1. This is an application made under Sections 24 and 151 of the Civil Procedure Code for the transfer of S.C.S. No. 11852 of 1938 on the file of the Court of Small Causes, Madras, from that Court to the City Civil Court, Madras, to be tried along with O.S. No. 157 of 1939 on the file of the latter Court on the ground that the two suits are connected and that it is convenient that they should be tried by the same Court. A preliminary objection has been raised to the application on the ground that under Section 24, Civil Procedure Code, there could be no transfer of the kind asked for. Reliance is placed on Section 3 of the Madras City Civil Court Act which gives jurisdiction to the City Civil Court to try certain suits excluding suits cognizable by the Court of Small Causes, Madras. There is, however, a distinct provision in Section 5 of the same Act to the effect that every person appointed a Judge of the City Civil Court shall be by virtue of his office a Judge of the Court of Small Causes, Madras, with respect to cases cognizable by the latter Court. It cannot therefore be f said that the City Civil Judge to whom the present case may be transferred would have no jurisdiction to try the suit. On the other hand there is a distinct provision in Section 24, Civil Procedure Code, which under Section 8 of the Code applies to a Small Cause Court, to the following effect. The Court trying any suit transferred or withdrawn under this section from a Court of Small Causes shall for the purposes of such suit be deemed to be a Court of Small Causes. In view of Section 5 of the Madras City Civil Court Act this does not appear to be a case of conferring by the order of transfer itself jurisdiction on the Court to which the transfer is made, which it would not possess but for the transfer.
2. There can thus be no sound objection to the entertainment of the application in a case like this under Section 24, Civil Procedure Code. In the view we have taken of the preliminary objection it seems unnecessary to decide whether another remedy is not available to the petitioner by way of an application to the Chief Justice of the High-Court under Section 5 of the Madras City Civil Court Act.

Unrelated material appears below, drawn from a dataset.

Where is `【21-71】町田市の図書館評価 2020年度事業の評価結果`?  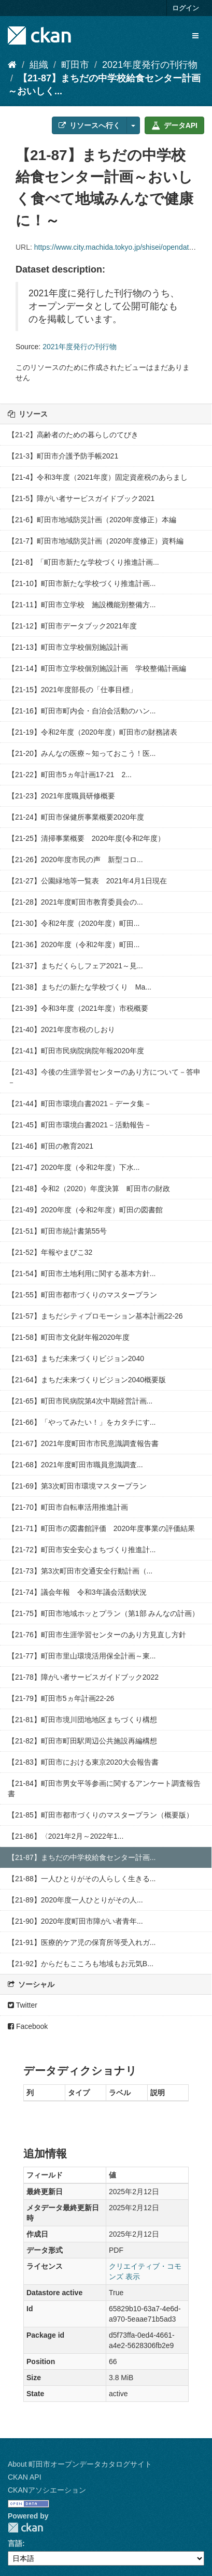 【21-71】町田市の図書館評価 2020年度事業の評価結果 is located at coordinates (101, 1528).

3. On the merits it is clear that the balance of convenience is in favour of the transfer asked for. It seems to us however that we cannot reject the complaint made by the second respondent that he may have, as a result of the transfer to be made, to pays additional court-fee in the City Civil Court, it is not proper that we should deal in advance with the question whether additional court-fee would be properly leviable in the circumstances. But assuming that such additional fee would be leviable, which question however we entirely leave to the City Civil Court to decide, it seems to us that the second respondent's complaint is one for which some redress should be provided. We therefore direct the transfer as prayed for but with the condition that the additional court-fee, if any, which may be required to be paid as a result of the transfer, should be paid by the petitioner in this application in the first instance, and that amount should be treated as the costs of the petitioner in the suit and provided for by the final decree in that suit. There will be no order as to costs of this petition.